As much as we may want to think of ourselves as free and original people, we are mostly imitating what we have seen around us.
This may seem rather deterministic and depressing but the freedom we do possess is what we choose to look at. What, or who, are we choosing to imitate?
Becoming Whom We Contemplate[1]
In Matthew 11:29-30, Jesus invites us to “take his yoke” upon us, a yoke that is “easy and light” and by doing so we will find rest for our souls. Most of the time I hear this passage referred to it’s accompanied by a “Yeah, right. I wish!” We find it difficult to believe that living a “Jesus-life” is anything but easy and light. It seems, well, mostly impossible.
But we are imitators, and the gift that our imagination in prayer affords us is that we can choose what we attend to, what we look at, what we imitate. We can choose to watch Jesus, paying attention to how he lives, what he says and how he says it. The more we do this, the more we begin to believe that a life like this is actually possible. We are seeing it being lived right before our eyes. One of the things we notice is that Jesus does seem to be living rather easy and light, unhurried, and attentive to interruptions. The more we spend time with Jesus in this way, allowing his life to invade our imagination, the more we begin to discover that we are becoming like him. Turning the other cheek, blessing those who hate us, loving the ones who mistreat us – all of this comes more into the realm of possibility because we see Jesus living it.
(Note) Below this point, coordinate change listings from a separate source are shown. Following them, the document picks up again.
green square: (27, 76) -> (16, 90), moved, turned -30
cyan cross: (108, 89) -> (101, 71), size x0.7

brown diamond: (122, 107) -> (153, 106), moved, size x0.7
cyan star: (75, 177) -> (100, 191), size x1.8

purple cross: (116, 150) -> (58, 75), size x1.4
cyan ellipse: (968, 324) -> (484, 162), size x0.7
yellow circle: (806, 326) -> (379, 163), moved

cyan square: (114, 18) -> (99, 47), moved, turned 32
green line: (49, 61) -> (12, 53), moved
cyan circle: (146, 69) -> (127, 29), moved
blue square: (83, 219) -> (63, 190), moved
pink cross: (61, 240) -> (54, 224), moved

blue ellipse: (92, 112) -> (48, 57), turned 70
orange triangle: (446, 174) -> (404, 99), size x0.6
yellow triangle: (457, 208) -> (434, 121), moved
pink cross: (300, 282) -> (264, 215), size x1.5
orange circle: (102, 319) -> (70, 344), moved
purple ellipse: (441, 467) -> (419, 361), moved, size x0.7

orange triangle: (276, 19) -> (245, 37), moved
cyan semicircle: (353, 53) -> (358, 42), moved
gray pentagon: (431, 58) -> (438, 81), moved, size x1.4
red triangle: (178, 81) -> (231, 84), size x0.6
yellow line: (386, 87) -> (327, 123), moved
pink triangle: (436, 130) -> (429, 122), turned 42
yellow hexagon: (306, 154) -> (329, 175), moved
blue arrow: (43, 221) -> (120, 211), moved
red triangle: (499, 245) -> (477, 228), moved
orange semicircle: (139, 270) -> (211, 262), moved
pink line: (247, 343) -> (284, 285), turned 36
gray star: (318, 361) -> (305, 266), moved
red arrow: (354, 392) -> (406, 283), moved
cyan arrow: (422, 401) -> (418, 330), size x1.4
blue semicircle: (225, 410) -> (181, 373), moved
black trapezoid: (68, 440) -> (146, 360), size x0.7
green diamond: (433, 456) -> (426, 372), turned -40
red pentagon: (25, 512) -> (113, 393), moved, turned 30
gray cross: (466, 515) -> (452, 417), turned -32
Real Transformation is Possible
Back in the 14th Century, Ludolph of Saxony, the German theologian and Carthusian monk, wrote that the purpose of meditating on the life of Jesus was “so that our hearts will be poured out into Christ by a perfect transformation into him.”[2] We imitate what we contemplate. Our proximity to Jesus begins, ever so slowly, to form us into ones who look more and more like him.
Of course, this transformation will be slow and is often difficult. In When the Heart Waits, Sue Monk Kidd captures the gravity of becoming who we were created to be through God's transforming work. She prays, and you may want to pray with her,
God, I don't want to live falsely, in self-imposed prisons and fixed, comfortable patterns that confine my soul and diminish the truth in me. So much of me has gone underground. I want to let my soul out . . . I'm scared, God. Make me brave. Lead me into the enormous spaces of becoming. Help me . . . risk becoming the person you created me to be.[3]
The work of inner transformation is a lifelong journey. As we live with Jesus, the Spirit will form our lives to reflect the way of Jesus.
Thanks for reading. Until next Thursday.
[1] This title is from an article by George Aschenbrenner, “Becoming Whom We Contemplate,” The Way Supplement 52, (Spring, 1985).
[2] Milton Walsh, “To Always Be Thinking Somehow About Jesus,” Studies in the Spirituality of Jesuits, 43/1 (Spring 2011): 17. Ludolph's “Vita Christi” was an inspiration for Ignatius as he created his Spiritual Exercises.
[3] Sue Monk Kidd, When the Heart Waits. (New York, NY: HarperCollins, 2016), 55.